What single women need to know about dating single men
Once you have an understanding of how the dating process can work for you, there are some important characteristics that men have that women may not understand and be put off by. Knowing ahead of time can turn what might have been a deal breaker into a better understanding of the real potential in a prospective partner.
- Opposites attract. High E women are drawn to High T men (bad boys). That’s what creates the passion. Women need to be extra careful around these high T men when they are ovulating and their Testosterone is high. Her need for sex may drive her to couple which will produce an oxytocin bond that may be painful to break. He may not stick around at all. If he just wants recreational sex he may not reveal that unless you ask him.

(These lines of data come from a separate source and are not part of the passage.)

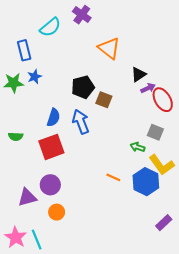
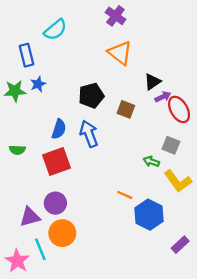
purple cross: (82, 15) -> (115, 16), moved
brown square: (104, 100) -> (126, 109), moved
blue hexagon: (146, 182) -> (149, 215), moved
orange circle: (57, 212) -> (62, 233), size x1.5
cyan line: (37, 239) -> (40, 249), moved

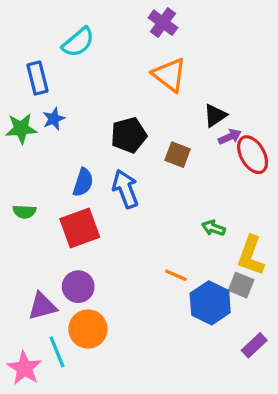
gray square: (171, 145) -> (241, 285), moved
yellow L-shape: (178, 181) -> (251, 256), turned 56

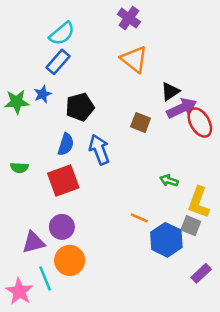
blue rectangle: (37, 78) -> (58, 62), moved, turned 55
black pentagon: (129, 135) -> (80, 107), moved
purple arrow: (230, 137) -> (182, 108), size x1.6

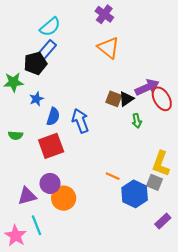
black triangle: (170, 92) -> (126, 99), moved
blue star: (43, 94) -> (36, 99), moved
black pentagon: (80, 107) -> (35, 63), moved
green arrow: (169, 180) -> (137, 121), moved, turned -120
orange circle: (70, 260) -> (64, 198), moved

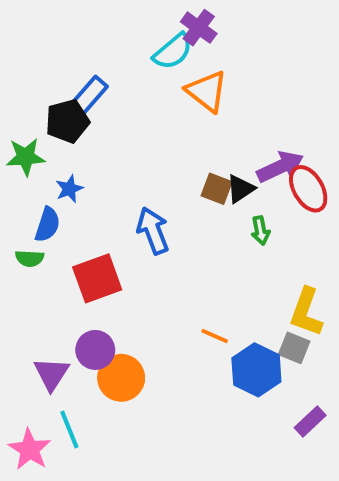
cyan semicircle: (50, 27) -> (173, 51), moved
blue semicircle: (53, 117) -> (47, 225), moved
purple triangle: (27, 196) -> (51, 374), turned -42

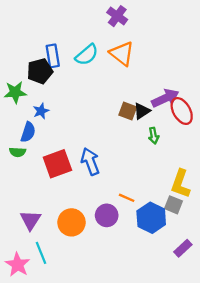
cyan semicircle: (173, 51) -> (87, 55), moved
blue rectangle: (89, 95) -> (53, 56), turned -50
blue arrow: (153, 231) -> (90, 161), moved
purple circle: (95, 350) -> (107, 215), moved

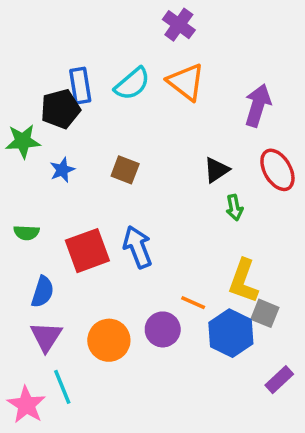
purple arrow: (165, 98) -> (258, 105), moved, turned -48
brown square: (128, 111) -> (125, 170), moved
blue semicircle: (28, 132) -> (43, 292), moved
yellow L-shape: (181, 184) -> (243, 281), moved

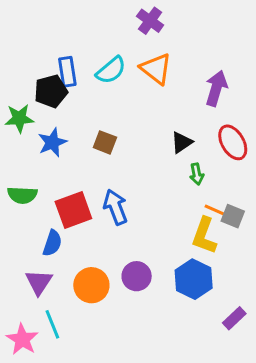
blue star: (62, 170) -> (52, 142), size x1.4
green semicircle: (26, 233) -> (22, 195), size x1.4
blue semicircle: (43, 292) -> (52, 243), moved
orange line: (193, 303) -> (215, 210), moved
gray square: (265, 313) -> (233, 216), moved

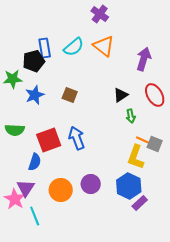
purple rectangle: (234, 318) -> (140, 203), moved
pink star: (22, 339) -> (15, 199), moved

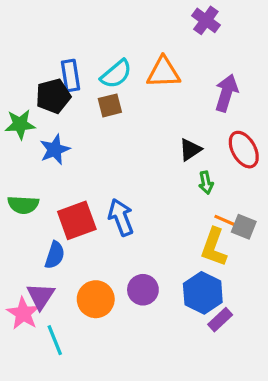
purple cross: (100, 14) -> (206, 20), moved
orange triangle: (104, 46) -> (163, 72), turned -40
brown square: (70, 95) -> (110, 105), moved, turned -35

If you want more than recreational sex you have to establish that boundary early on. After sex his T blocks oxytocin and he’s ready to move on or go to sleep while you want to cuddle and bond.
- Like attracts like in terms of education, socio-economic status etc. However hormones can overrule. She needs to have clear boundaries until she can determine whether or not he fits her criteria. Guys can be suckered into a relationship with the promise or delivery of sex. They’ll often stick with a woman who is giving them sex for that reason alone, even though it’s not the kind of relationship he wants. He’s programmed to want sex as soon as possible. That doesn’t mean you have to give it to him right away. He doesn’t need foreplay. You have to slow him down if he’s not giving you what you need to get aroused.
- He tends to be independent and is comfortable being alone and not talking a lot. Too much togetherness can leave him feeling smothered and stressed. If he’s been single for a while he’s probably used to taking care of himself and doesn’t like having to adapt his schedule to someone else’s.
- He can’t read facial expression and body language the way you can so he can’t tell if he’s said something wrong or offensive unless you explain it to him. He’s not trying to be rude; he’s just not wired that way. In his brain his communication and observation centers are much different than the woman’s. He likes to talk in bullet points and gets right to the point. If the woman rambles on and on about something without ever coming to a point it can stress a man out because he is always looking for solutions.
- His self-esteem comes from his status and his achievements. If he talks a lot about his job or what he’s done it’s because he feels the need to establish his worthiness to you. He may be feeling nervous and that is what he is most comfortable talking about. He may go on and on without letting you get a word in because he is feeling so insecure in this dating scenario.
- He doesn’t know how important it is to call the next day after sex, or to call at all. You have to tell him. He doesn’t have that oxytocin bond as strongly as the woman does. In fact he’s high on T and not even thinking about the woman or a relationship.
- Women have 10x more oxytocin than men. That means that women bond easier and quicker than men. After orgasm women get a huge boost in Oxytocin. Men do too but they also get also get a boost in testosterone which then blocks the oxytocin so they don’t bond, at least not nearly as much.
- Stress blocks oxytocin. If men or women are stressed there are less likely to have affinity for those who are around them. That means if a couple is quarreling, they are not likely to be in a loving mood.
- He is reluctant to commit because he takes commitment very seriously. He also may have been wounded by previous relationships. Nonetheless if a women wants a commitment she should ask for it and find the reasons he does not want to commit. If the blocks can be overcome then work needs to be done to make that happen. Otherwise she needs to move on.
Remember, you have to know how the airplane works or you could crash. If you don’t know how you work and how your partner works, you could crash.